Negotiations to discuss farmland sale. President Pervez Musharraf's resignation triggered suicide bombings that killed 60.
Security concerns delay talks between UAE and Pakistan
DUBAI // A UAE delegation planning to leave for Pakistan within weeks to negotiate the purchase of farmland for food production has been delayed by political instability and security concerns in the country. Islamabad was preparing to host a six- or eight-member delegation from the UAE in mid-September. The group intends to learn more about the agricultural potential of several parcels of land for sale.
However, sources said authorities expressed concerns about security last week after the former Pakistani president, Pervez Musharraf, stepped down to avoid impeachment.
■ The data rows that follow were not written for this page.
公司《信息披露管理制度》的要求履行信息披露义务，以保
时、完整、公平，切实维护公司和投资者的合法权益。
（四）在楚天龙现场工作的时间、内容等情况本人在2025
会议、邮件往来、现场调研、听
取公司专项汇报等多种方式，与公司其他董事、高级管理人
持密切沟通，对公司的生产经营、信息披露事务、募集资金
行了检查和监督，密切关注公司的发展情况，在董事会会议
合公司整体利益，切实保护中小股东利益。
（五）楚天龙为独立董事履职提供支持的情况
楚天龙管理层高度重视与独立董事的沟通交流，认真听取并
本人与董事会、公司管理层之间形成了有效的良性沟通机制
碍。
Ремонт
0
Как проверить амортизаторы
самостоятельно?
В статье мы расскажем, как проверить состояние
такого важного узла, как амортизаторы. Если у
The resignation triggered suicide bombings that killed more than 60 people and helped splinter Pakistan's fragile ruling coalition. "It's a combination of both the security situation and month of Ramadan when most people avoid travelling," said a senior Pakistani official who spoke on the condition of anonymity. "Pakistan will have a new president early next month and that would resolve the current political crisis."
The official said the delegation was expected to leave for its tour of several locations in the Sindh and Punjab provinces in November, once the country was more secure. "This visit is critical in concluding the farm talks. Proposals which have been on paper prior to this visit will take material shape." He said that once they arrived in Pakistan, members of the delegation would be able to negotiate directly with officials from the agriculture ministry, as well as individual farmers.
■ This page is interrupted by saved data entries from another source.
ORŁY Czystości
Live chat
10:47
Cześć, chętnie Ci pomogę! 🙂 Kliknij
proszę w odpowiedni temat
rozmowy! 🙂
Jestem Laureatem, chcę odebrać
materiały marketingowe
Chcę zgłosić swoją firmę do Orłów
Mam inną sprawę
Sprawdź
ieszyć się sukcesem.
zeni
The UAE delegation is to include a representative each from the Ministry of Economy and Ministry of Agriculture, as well as up to six senior officials from public and private firms involved in the business of importing food. The Ministry of Economy and individual investors have been in talks with Pakistan since the beginning of the year to buy large chunks of land in Pakistan's proposed agricultural free zones.
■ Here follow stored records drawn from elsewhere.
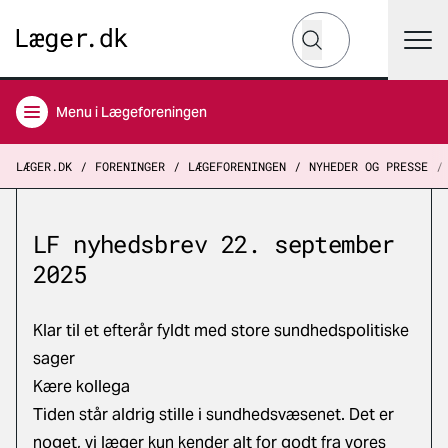
Hvad leder du efter?
Søg
Menu
i Lægeforeningen
LÆGER.DK
FORENINGER
LÆGEFORENINGEN
NYHEDER OG PRESSE
LF nyhedsbrev 22. september
2025
Klar til et efterår fyldt med store sundhedspolitiske
sager
Kære kollega
Tiden står aldrig stille i sundhedsvæsenet. Det er
noget, vi læger kun kender alt for godt fra vores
The UAE is heavily reliant on food imports and secures about 85 per cent of its supply from abroad at an estimated cost of Dh11 billion (US$2.99bn). Soaring food prices and rising inflation have forced the country to look at other options - like owning the sources of produce in other countries - to lower its food import costs. In early June, a source familiar with the talks said Pakistan was expecting a potential investment of between US$400 million (Dh1.47bn) and $500m in land deals involving up to 80,000 hectares. About 44 per cent of Pakistan's population of 160 million is involved in agriculture, which accounts for 21 per cent of the country's gross domestic product.
The sector has grown by 4.6 per cent since 2006, ahead of China, India and Malaysia. Farming families in Pakistan traditionally have large land holdings and are eager to partner with Gulf investors. Punjab, the largest agriculture-producing province in Pakistan, has already set aside 4,046 hectares of prime land for the proposed free zones, while provincial governments in Sindh and Balochistan are planning similar land offers.